The Government is to consider whether it should impose an upper age limit on a key tax relief that applies to farm transfers.

Budget documents reveal that it is assessing whether it should restrict stamp duty relief to farmers who transfer their farms before the age of 67.

Declan McEvoy, ifac’s head of tax, said consanguinity relief from stamp duty applies to farm transfers between close relatives who meet certain conditions.

It reduces the stamp duty payable from 7.5% to 1%.

On a 50ac farm valued at €500,000, stamp duty at 1% would cost €5,000 but at 7.5% it would cost €37,500.

Under the current rules, there is no age limit on the person transferring the farm.

Budget 2021

However, McEvoy warned that the tax expenditures report for Budget 2021 suggests that the Government may impose a new upper age limit for the transferor.

Farmers saved €28.76m in stamp duty costs by using the consanguinity relief last year.
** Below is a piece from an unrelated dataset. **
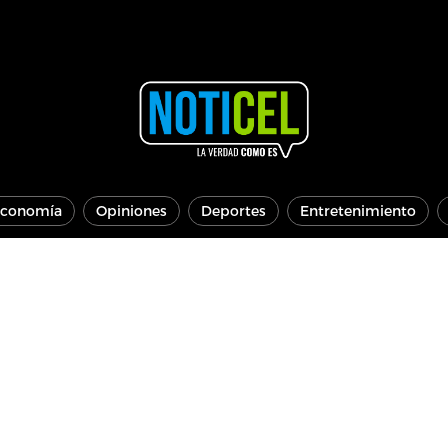
conomía
Opiniones
Deportes
Entretenimiento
Tax expert McEvoy pointed out that the Government documents suggest it will impose some age limit in the future on the tax relief, but it has not committed to the age of 67 yet.

Incentive

It wants to weigh up the incentive of the tax relief to encourage earlier transfer of land by the older farmer, but setting the upper age limit too low might discourage farmers from transferring to avail of the tax relief as they might see themselves as too young to retire.

The Government is also wary of setting the upper age limit too high, in case the older farmer decides not to transfer the farm until it is part of the estate transfer on death, which has Capital Acquisitions Tax (CAT) agricultural relief for the inheriting farmer.